A.K.A efficiently update time series predictions in a relational database

OK, the title is a bit of a clickbait but to be fair, it was the exact Google search we ran when we faced this problem: how to update time series data in bulk? We store time series data in a Postgres table and each row corresponds to the values of a particular timestamp. Updating the values from a certain time period could mean updating millions of rows in the table. The solution we state here is for this particular problem.

Normally when we see time series data, the data itself is from the past so we do not need to update it. For example, if we are collecting IoT sensor data, we need an append-only data store because it's like history and we do not need to/should not modify history.

However, editing becomes relevant when we are making time series predictions. There should be an option to modify the prediction results because it has not materialised yet. For example, sometimes our clients have a deeper domain knowledge than our prediction engine so we need to offer our clients an option to edit the prediction results. This creates a unique challenge because updating a single summary number can lead to updating millions of rows in the database.

Let's say we have a table that stores the prediction results for cargo volume. We predict the cargo flow from all possible origin, destination pairs along with detailed breakdowns on customer and product types for the next quarter. Suppose we have 20 different origins going to 20 different destinations, 30 customer groups, 10 products. To cover all unique combinations, we have to predict 20*20*30*10=120000 values for each day within the prediction horizon. The total predicted volume for the next quarter, for example, is calculated by summing up all the predicted volume numbers of the next quarter (90 days) and that’s 90*120000=10800000 rows in the database.
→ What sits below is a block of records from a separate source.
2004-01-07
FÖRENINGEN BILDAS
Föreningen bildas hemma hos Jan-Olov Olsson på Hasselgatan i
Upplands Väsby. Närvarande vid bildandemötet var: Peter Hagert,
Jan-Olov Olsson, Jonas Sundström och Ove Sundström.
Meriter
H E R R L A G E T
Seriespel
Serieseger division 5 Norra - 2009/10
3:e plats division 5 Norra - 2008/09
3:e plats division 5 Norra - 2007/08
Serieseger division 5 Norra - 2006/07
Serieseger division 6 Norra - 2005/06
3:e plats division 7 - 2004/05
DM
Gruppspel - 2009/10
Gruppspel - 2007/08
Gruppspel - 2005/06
Now in an extreme case, if the client had some inside information that a new partnership would be announced and would like to increase the predicted volume by 10% across all routes as a result, it would mean updating the numbers in over a millions rows in the database!
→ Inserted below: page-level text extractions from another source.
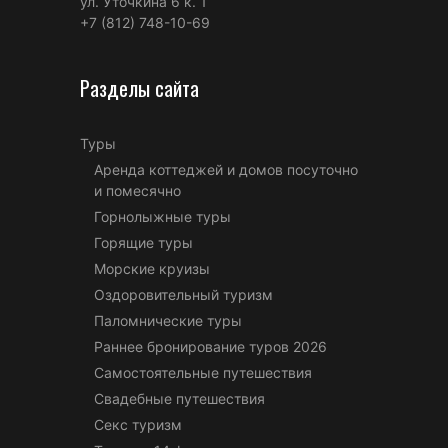
ул. Уточкина 6 к. 1
+7 (812) 748-10-69
Разделы сайта
Туры
Аренда коттеджей и домов посуточно
и помесячно
Горнолыжные туры
Горящие туры
Морские круизы
Оздоровительный туризм
Паломнические туры
Раннее бронирование туров 2026
Самостоятельные путешествия
Свадебные путешествия
Секс туризм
Going into the database and actually updating a million rows is simply not feasible for a SaaS platform where clients are expecting all numbers to be updated instantly with a click of button.

Here's how we dealt with it.

Create edit instructions

We realised that all of the edit instructions from the client shared the same format: increase/decrease the numbers by x% for this route/product/customer and this time range.

So instead of going into the database and update those numbers, we standardised the edit instructions and stored them in a new table called edit_history. When we return the prediction results to the client, we would aggregate the original prediction results and apply the edit instructions on the fly.